Major movers: De Guindos nominated for ECB Vice President; SPD votes on coalition government
Monday was relatively quiet in terms of price action, with most FX pairs seeing range-bound trading as US and Canadian traders were away on holiday. There were a few interesting news developments though, most notably the nomination of Spanish Economy Minister Luis de Guindos to succeed Vitor Constancio as the ECB’s Vice President.
While De Guindos is not anticipated to rock the boat in terms of policy, the nomination of a Southern European as ECB vice-chief has stoked speculation that the next ECB President after Draghi may be from central Europe, perhaps German or French. This is significant, since nations like Germany and France have traditionally favored a tighter policy stance. Thus, if somebody like Bundesbank chief Jens Weidmann is nominated to replace Draghi, then the ECB could well sail in a more hawkish direction over time.
Staying in Europe, today in Germany, the members of the SPD will begin voting in a postal ballot on whether their party should proceed with forming a coalition government with Merkel’s CDU. The results are not expected until March 4, the day that Italy will also head to the polls to elect its next government.

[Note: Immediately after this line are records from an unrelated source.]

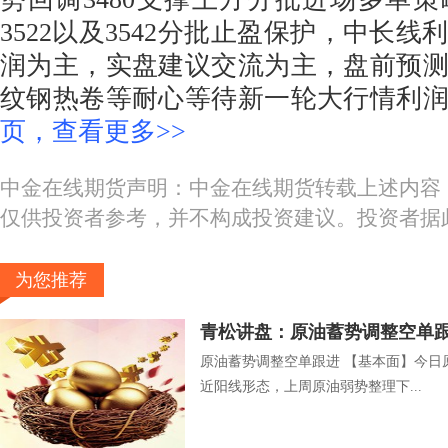
3522以及3542分批止盈保护，中长
润为主，实盘建议交流为主，盘前预
纹钢热卷等耐心等待新一轮大行情利
页，查看更多>>
中金在线期货声明：中金在线期货转载上述内容
仅供投资者参考，并不构成投资建议。投资者据
为您推荐
青松讲盘：原油蓄势调整空单
原油蓄势调整空单跟进 【基本面】今日
近阳线形态，上周原油弱势整理下...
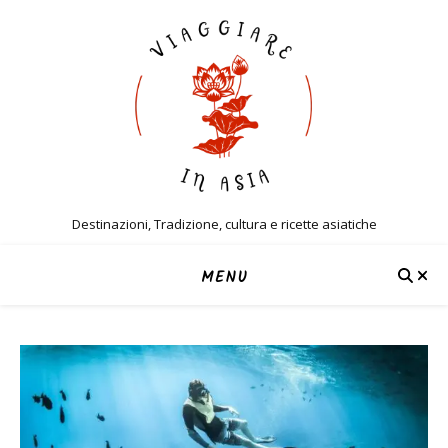
Destinazioni, Tradizione, cultura e ricette asiatiche
MENU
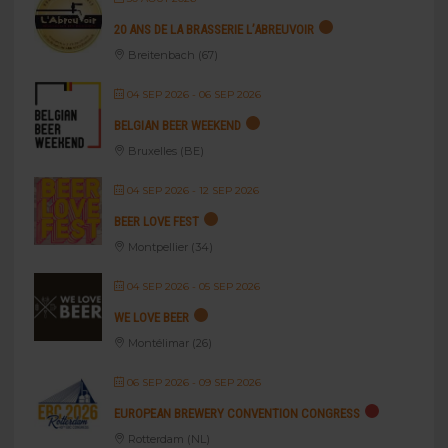
20 ANS DE LA BRASSERIE L’ABREUVOIR
Breitenbach (67)
04 SEP 2026
- 06 SEP 2026
BELGIAN BEER WEEKEND
Bruxelles (BE)
04 SEP 2026
- 12 SEP 2026
BEER LOVE FEST
Montpellier (34)
04 SEP 2026
- 05 SEP 2026
WE LOVE BEER
Montélimar (26)
06 SEP 2026
- 09 SEP 2026
EUROPEAN BREWERY CONVENTION CONGRESS
Rotterdam (NL)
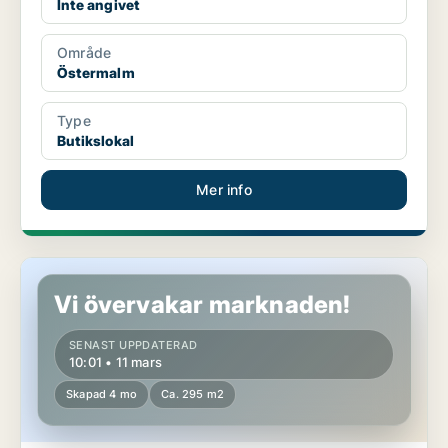
Inte angivet
Område
Östermalm
Type
Butikslokal
Mer info
Butikslokal på Östermalm
Vi övervakar marknaden!
SENAST UPPDATERAD
10:01 • 11 mars
Skapad 4 mo
Ca. 295 m2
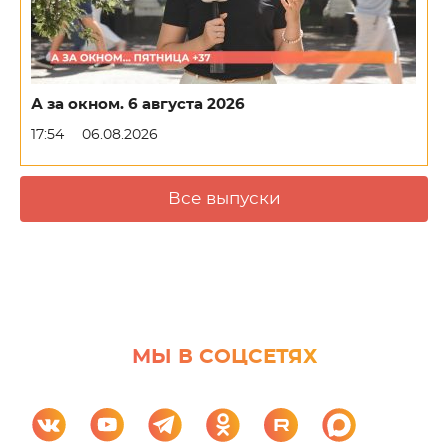
А за окном. 6 августа 2026
17:54
06.08.2026
Все выпуски
МЫ В СОЦСЕТЯХ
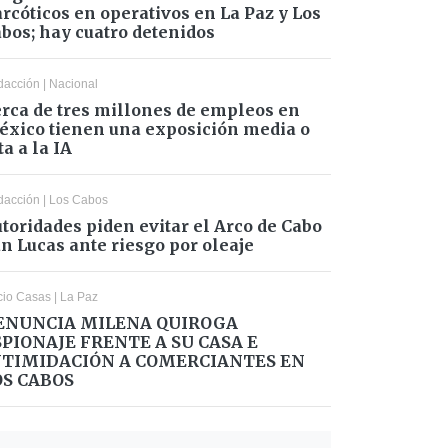
rcóticos en operativos en La Paz y Los
bos; hay cuatro detenidos
dacción
|
Nacional
rca de tres millones de empleos en
xico tienen una exposición media o
ta a la IA
dacción
|
Los Cabos
toridades piden evitar el Arco de Cabo
n Lucas ante riesgo por oleaje
cio Casas
|
La Paz
ENUNCIA MILENA QUIROGA
SPIONAJE FRENTE A SU CASA E
NTIMIDACIÓN A COMERCIANTES EN
OS CABOS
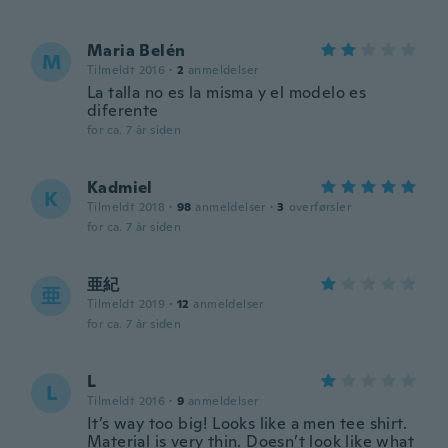
Maria Belén
M
Tilmeldt 2016
·
2
anmeldelser
La talla no es la misma y el modelo es
diferente
for ca. 7 år siden
Kadmiel
K
Tilmeldt 2018
·
98
anmeldelser
·
3
overførsler
for ca. 7 år siden
亜紀
亜
Tilmeldt 2019
·
12
anmeldelser
for ca. 7 år siden
L
L
Tilmeldt 2016
·
9
anmeldelser
It’s way too big! Looks like a men tee shirt.
Material is very thin. Doesn’t look like what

Sterling/dollar is nearly 0.3% lower today, extending the hefty losses it posted on Monday and Friday. A cocktail of soft UK retail sales, a recovering dollar, and some comments from the EU’s top Brexit negotiator are the culprits behind the pair’s recent underperformance. On Friday, EU chief negotiator Michel Barnier said the UK’s red lines close the door to a Swiss or Norwegian model for Brexit, enhancing the narrative that these talks are still far from bearing fruit.
Elsewhere, the minutes from the Reserve Bank of Australia’s (RBA) latest policy gathering released overnight packed few surprises. Policymakers reiterated the key risks they see as clouding the economy’s outlook, such as the high levels of household debt and the subdued growth in wages. Aussie/dollar stumbled after the release, but recouped its losses to trade even higher in the following hours.
In trade news, the US Commerce Department recommended on Friday that the US imposes heavy tariffs on steel and aluminum imports. If enacted, such measures would probably escalate further the trade tensions between the US and China, not least because China has already warned it may retaliate to such an action.
Day ahead: Business & consumer confidence surveys and bi-weekly milk auction on the horizon
The ZEW institute’s surveys gauging economic sentiment and current conditions in Germany, eurozone’s largest economy, will be made public at 1000 GMT. Both releases are expected to reflect a decline in February after January’s surge. A related survey from the European Commission’s Directorate General for Economic and Financial Affairs covering the whole of the euro area – February’s flash consumer confidence – is scheduled for release at 1500 GMT. It also projects a dip in consumer confidence after rising to its highest since 2000 in January.
Out of the UK, the Confederation of British Industry’s monthly order book balance, gauging factory activity, will be released at 1100 GMT. The measure is anticipated to further ease in February; in December it touched a near 30-year high as British manufacturers were supported by strong export demand.
The bi-weekly milk auction is due around 1400 GMT; the release is tentative, lacking a specific time of release. Dairy products are New Zealand’s largest goods export earner, thus kiwi pairs will be eyed as the reading goes public.
Canadian wholesale trade data for the month of December are scheduled for release at 1330 GMT.
Swedish central bank Governor Stefan Ingves will be talking about the economy and monetary policy at 1730 GMT.
As the earnings season continues, Walmart and Home Depot will be among companies releasing results in the US.